SQL is here to stay, if only because few can be convinced that another language could query the RDBMS directly (without first compiling down to SQL). Peolle also keep persisting in this belief it’s standardized, for god knows what reason



In abstract, I don't see a lot of downside to compiling down to SQL as an intermediate format. Or vice-versa, for that matter.

In practice:

1) Most attempts to do this historically have missed the point of an RDBMS (e.g. most ORMs).

2) SQL is cumbersome, but it's not quite cumbersome enough I'd want to bother with something else.

As a footnote, I find SQL-grade standards to be incredibly helpful. In 2022, I wish there were a strict standard, but in new domains, standards like this mean:

1) I can read code for virtually any database, with maybe gentle use of search engines, unless I get into really hairy corners. Ultimately, those, I can look up too.

2) If I write code for a new database, I don't need to learn anything; I can understand syntax with a few web searches.
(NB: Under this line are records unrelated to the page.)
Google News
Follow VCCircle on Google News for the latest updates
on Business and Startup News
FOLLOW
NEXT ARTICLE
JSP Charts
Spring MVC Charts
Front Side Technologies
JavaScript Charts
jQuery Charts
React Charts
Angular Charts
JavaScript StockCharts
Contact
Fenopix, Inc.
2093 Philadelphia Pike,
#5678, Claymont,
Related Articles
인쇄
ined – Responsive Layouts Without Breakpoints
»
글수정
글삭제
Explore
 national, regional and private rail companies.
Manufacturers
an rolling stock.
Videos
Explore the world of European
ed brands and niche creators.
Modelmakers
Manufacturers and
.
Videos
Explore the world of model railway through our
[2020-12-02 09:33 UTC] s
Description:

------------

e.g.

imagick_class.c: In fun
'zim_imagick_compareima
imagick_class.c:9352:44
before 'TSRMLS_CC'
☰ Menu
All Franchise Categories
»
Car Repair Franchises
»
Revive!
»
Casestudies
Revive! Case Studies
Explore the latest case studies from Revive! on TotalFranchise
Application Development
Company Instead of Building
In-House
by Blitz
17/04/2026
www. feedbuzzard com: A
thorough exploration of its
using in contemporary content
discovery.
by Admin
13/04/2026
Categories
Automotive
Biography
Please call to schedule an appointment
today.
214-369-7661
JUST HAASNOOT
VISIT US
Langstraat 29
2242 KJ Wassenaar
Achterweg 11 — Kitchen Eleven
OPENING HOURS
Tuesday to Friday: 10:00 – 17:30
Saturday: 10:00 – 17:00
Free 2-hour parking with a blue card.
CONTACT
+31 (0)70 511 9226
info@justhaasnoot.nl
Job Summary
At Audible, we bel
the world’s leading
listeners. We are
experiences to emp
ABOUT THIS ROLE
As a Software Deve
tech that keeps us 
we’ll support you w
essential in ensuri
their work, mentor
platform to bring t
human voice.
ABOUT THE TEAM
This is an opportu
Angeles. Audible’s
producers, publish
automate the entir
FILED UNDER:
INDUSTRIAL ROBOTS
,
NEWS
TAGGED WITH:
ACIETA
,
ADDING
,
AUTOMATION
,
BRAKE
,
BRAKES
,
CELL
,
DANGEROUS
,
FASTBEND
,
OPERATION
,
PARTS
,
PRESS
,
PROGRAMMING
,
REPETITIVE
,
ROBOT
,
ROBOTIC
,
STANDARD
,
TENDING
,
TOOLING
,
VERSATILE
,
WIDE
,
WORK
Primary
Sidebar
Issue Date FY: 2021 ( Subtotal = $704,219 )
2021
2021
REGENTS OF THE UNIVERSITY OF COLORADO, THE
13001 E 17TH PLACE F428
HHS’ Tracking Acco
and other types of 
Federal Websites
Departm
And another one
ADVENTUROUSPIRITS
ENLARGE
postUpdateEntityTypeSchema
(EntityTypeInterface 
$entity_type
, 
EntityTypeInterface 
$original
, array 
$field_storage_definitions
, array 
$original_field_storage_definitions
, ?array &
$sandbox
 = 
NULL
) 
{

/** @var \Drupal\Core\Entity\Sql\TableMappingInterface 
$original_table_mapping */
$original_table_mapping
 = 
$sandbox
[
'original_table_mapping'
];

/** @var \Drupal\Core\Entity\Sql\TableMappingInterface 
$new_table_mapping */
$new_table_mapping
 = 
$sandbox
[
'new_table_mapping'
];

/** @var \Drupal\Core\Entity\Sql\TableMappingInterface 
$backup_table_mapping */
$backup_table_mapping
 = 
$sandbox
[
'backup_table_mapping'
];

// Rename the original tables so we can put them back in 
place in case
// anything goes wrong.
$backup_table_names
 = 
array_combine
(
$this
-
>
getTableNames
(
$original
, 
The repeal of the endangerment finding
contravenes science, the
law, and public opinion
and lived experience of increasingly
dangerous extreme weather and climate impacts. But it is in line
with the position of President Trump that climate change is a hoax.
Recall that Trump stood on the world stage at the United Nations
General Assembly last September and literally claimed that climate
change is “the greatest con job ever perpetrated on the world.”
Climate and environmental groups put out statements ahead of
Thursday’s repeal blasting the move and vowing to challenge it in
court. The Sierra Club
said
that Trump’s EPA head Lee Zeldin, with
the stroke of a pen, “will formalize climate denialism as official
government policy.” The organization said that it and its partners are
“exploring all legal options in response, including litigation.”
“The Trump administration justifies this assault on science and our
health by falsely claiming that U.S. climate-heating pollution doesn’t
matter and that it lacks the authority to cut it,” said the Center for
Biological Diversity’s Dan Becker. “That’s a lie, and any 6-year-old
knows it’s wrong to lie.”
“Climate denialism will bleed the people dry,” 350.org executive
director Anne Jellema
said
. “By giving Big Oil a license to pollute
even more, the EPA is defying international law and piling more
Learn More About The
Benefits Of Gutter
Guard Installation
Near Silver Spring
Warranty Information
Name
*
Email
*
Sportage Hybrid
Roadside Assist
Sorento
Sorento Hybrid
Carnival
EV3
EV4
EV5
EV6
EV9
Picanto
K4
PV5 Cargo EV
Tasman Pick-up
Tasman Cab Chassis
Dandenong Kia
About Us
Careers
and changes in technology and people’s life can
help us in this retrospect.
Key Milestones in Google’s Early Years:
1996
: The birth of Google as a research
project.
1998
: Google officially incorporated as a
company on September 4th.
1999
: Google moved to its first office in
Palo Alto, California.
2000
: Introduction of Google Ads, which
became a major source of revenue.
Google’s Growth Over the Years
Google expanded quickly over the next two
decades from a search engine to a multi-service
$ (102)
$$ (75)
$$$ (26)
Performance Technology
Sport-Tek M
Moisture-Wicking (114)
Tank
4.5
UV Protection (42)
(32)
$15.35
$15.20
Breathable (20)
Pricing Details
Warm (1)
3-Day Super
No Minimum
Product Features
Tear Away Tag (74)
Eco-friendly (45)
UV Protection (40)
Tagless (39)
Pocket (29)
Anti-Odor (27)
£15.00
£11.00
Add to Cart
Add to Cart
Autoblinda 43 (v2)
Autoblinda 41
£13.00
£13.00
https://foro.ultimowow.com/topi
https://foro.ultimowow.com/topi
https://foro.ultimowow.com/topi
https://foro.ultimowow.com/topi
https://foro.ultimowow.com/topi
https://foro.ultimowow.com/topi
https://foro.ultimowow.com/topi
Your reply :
3) For 90+% of SQL, I can write automatic scripts quickly and easily to translate between databases (when migrating, the remaining few percent, someone can do by hand, and it's a very tractable chore).

That's not the case jumping into a graph database or other stuff.

At the same time, they don't over-constrain things. If you want your database to have a BCD type, JavaScript stored routines, or some wonky form of virtual tables, you can.

Now, in 2022, we know enough to standardize all of this stuff, but I'm not sure we did when these tools were coming out.

As a footnote: I'm working in a domain with no standards, and if everyone could just pick JSON (or XML, or just about any one thing), we'd already have 50% of the benefit of a full standard. If people standardized a few nouns and verbs (e.g. 'user' versus 'user_id' versus 'actor' versus 'agent' versus ...), we'd be another 50% of the way there. Systems do different things, and I don't think going 100% of the way makes sense until we understand the domain better, but partial standardization is a huge win. I've been pushing hard for having partial standards, and hard for not having full standards yet.